She was beautiful, yes—any man with working retinas could see that—but there was more to it. I didn’t want to possess her, but there was a part of me that responded to people who still had softness left. It had been a long time since I’d taken care of anyone. Longer since I’d wanted to. She awoke that instinct like it had been lying dormant under layers of discipline and frost, and I didn’t know what to do with that.
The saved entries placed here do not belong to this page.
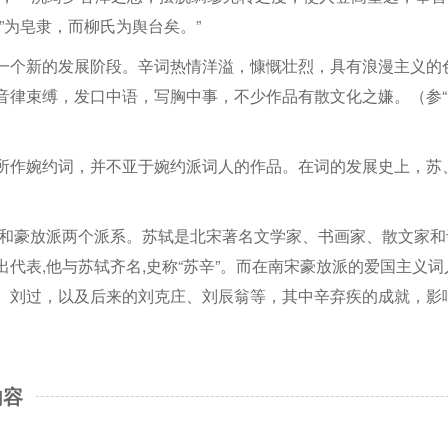
”为皂隶，而柳氏为舆台矣。”
一个新的发展阶段。辛词热情洋溢，慷慨壮烈，具有浪漫主义的
音律束缚，发口中语，写胸中事，不少作品有散文化之嫌。（参“
所作婉约词，并不亚于婉约派词人的作品。在词的发展史上，苏
派和豪放派两个派系。苏轼是北宋著名文学家、书画家、散文家和
代表,他与苏轼齐名,史称“苏辛”。而在南宋豪放派的爱国主义词
、刘过，以及后来的刘克庄、刘辰翁等，其中辛弃疾的成就，影
内容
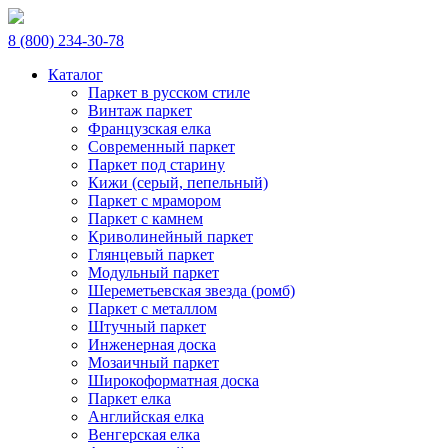
8 (800) 234-30-78
Каталог
Паркет в русском стиле
Винтаж паркет
Французская елка
Современный паркет
Паркет под старину
Кижи (серый, пепельный)
Паркет с мрамором
Паркет с камнем
Криволинейный паркет
Глянцевый паркет
Модульный паркет
Шереметьевская звезда (ромб)
Паркет с металлом
Штучный паркет
Инженерная доска
Мозаичный паркет
Широкоформатная доска
Паркет елка
Английская елка
Венгерская елка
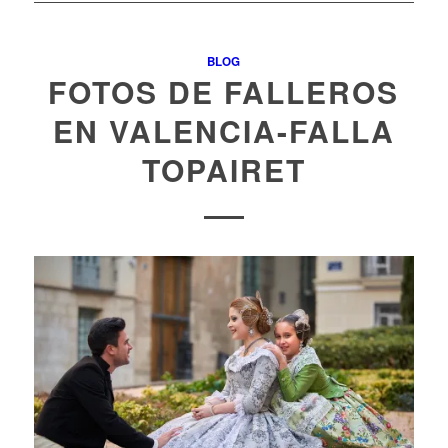
BLOG
FOTOS DE FALLEROS
EN VALENCIA-FALLA
TOPAIRET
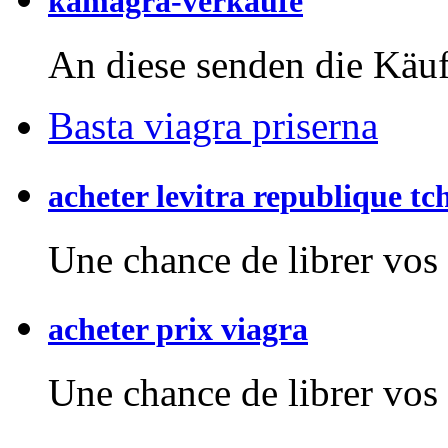
kamagra-verkaufe
An diese senden die Käuf
Basta viagra priserna
acheter levitra republique t
Une chance de
librer vos
acheter prix viagra
Une chance de
librer vos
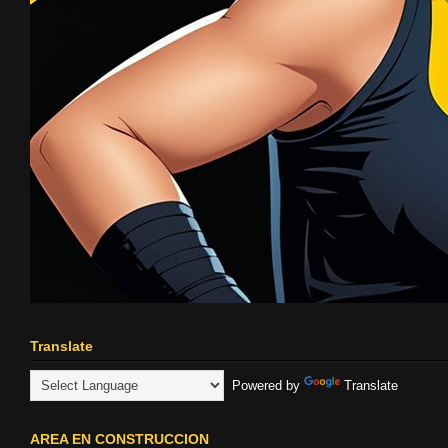
Translate
Powered by
Translate
AREA EN CONSTRUCCION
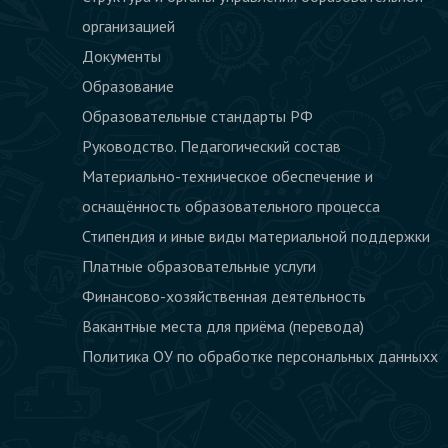
иные виды
организацией
материальной
Антикоррупционная
Документы
поддержки
политика
Образование
Платные
Документы о
Образовательные стандарты РФ
образовательные
порядке
Руководство. Педагогический состав
услуги
оказания
Материально-техническое обеспечение и
платных
Финансово-
оснащённость образовательного процесса
образовательных
хозяйственная
Стипендия и иные виды материальной поддержки
услуг
деятельность
Платные образовательные услуги
Другое
Финансово-хозяйственная деятельность
Вакантные
Вакантные места для приёма (перевода)
места для
Политика ОУ по обработке персональных данныхх
приёма
(перевода)
Политика ОУ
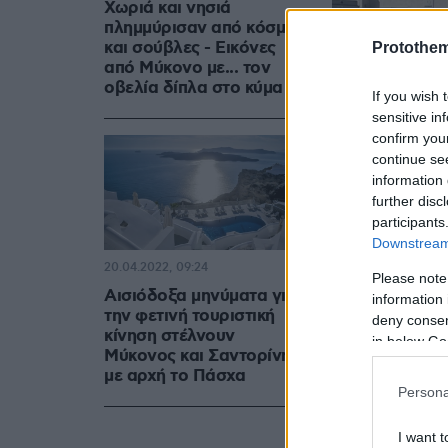
Χωριά και νησιά
πλημμύρισαν από κόσμο
και σούβλες - Εικόνες
Protothe
από Μύκονο με... τον
οβελία δίπλα στο κύμα
If you wish 
sensitive in
confirm you
continue se
information 
further disc
participants
Downstream 
20.04.2022, 09:24
Please note
Αισιόδοξα μηνύματα για
information 
την φετινή τουριστική
deny consent
κίνηση στέλνουν
in below Go
Μύκονος και Σαντορίνη,
με αρχή το Πάσχα
Persona
I want t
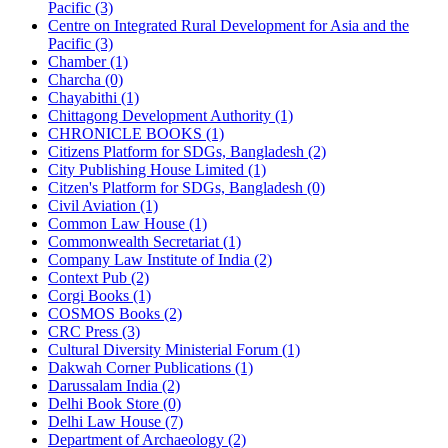
Pacific (3)
Centre on Integrated Rural Development for Asia and the
Pacific (3)
Chamber (1)
Charcha (0)
Chayabithi (1)
Chittagong Development Authority (1)
CHRONICLE BOOKS (1)
Citizens Platform for SDGs, Bangladesh (2)
City Publishing House Limited (1)
Citzen's Platform for SDGs, Bangladesh (0)
Civil Aviation (1)
Common Law House (1)
Commonwealth Secretariat (1)
Company Law Institute of India (2)
Context Pub (2)
Corgi Books (1)
COSMOS Books (2)
CRC Press (3)
Cultural Diversity Ministerial Forum (1)
Dakwah Corner Publications (1)
Darussalam India (2)
Delhi Book Store (0)
Delhi Law House (7)
Department of Archaeology (2)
And Viktor had gotten to her first.
Of course he had. Reckless, charming idiot that he was. He gravitated toward heat like a moth, and she burned bright enough to draw anything with a pulse. She probably fell into his bed without understanding the consequences; he probably fell into hers without thinking about them. Now here I was, sitting in a chair growing angrier by the second because the girl I should have approached with caution, with intention, with respect… had Viktor’s fingerprints on her skin instead of mine.
I rubbed my temples, trying to shove that thought aside long enough to focus on what I needed to do today. It didn’t help. Because the next thought that slid into place was even more irritating.
Katya was clever. Too clever. And she’d been close to Viktor in very… compromising circumstances. If she’d wanted to tag him, she had the perfect opportunity. It wouldn’t surprise me if she’d slipped a tracker under his skin while he was too occupied wetting his dick to notice.
The image made me groan under my breath.
Should I do something about it?
Check him?
Warn him?
No. That was ridiculous.
The idea of pinning Viktor down and hunting for tracking hardware was not appealing. He’d whine. He’d be overly dramatic. He’d probably accuse me of jealousy again, and I didn’t have the patience for his bullshit.
I leaned back in the chair and stared at the ceiling for a long moment, letting the frustration coil tighter in my chest. This wassupposed to be simple. A briefing. A mission. A liaison assigned to us. Clean lines. Clear roles. That’s how it was supposed to be.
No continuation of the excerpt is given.